▽
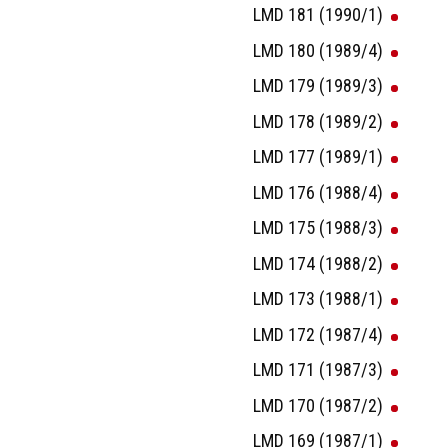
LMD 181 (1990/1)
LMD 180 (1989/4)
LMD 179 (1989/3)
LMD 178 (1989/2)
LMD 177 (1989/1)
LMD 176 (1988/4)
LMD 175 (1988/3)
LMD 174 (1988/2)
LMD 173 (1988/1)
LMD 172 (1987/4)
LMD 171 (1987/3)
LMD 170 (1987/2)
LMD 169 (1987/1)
△
**YOUR GOAL**
Could you reproduce the entries verbatim, leaving out all pictures?

**THE ANSWER**
LMD 181 (1990/1)
LMD 180 (1989/4)
LMD 179 (1989/3)
LMD 178 (1989/2)
LMD 177 (1989/1)
LMD 176 (1988/4)
LMD 175 (1988/3)
LMD 174 (1988/2)
LMD 173 (1988/1)
LMD 172 (1987/4)
LMD 171 (1987/3)
LMD 170 (1987/2)
LMD 169 (1987/1)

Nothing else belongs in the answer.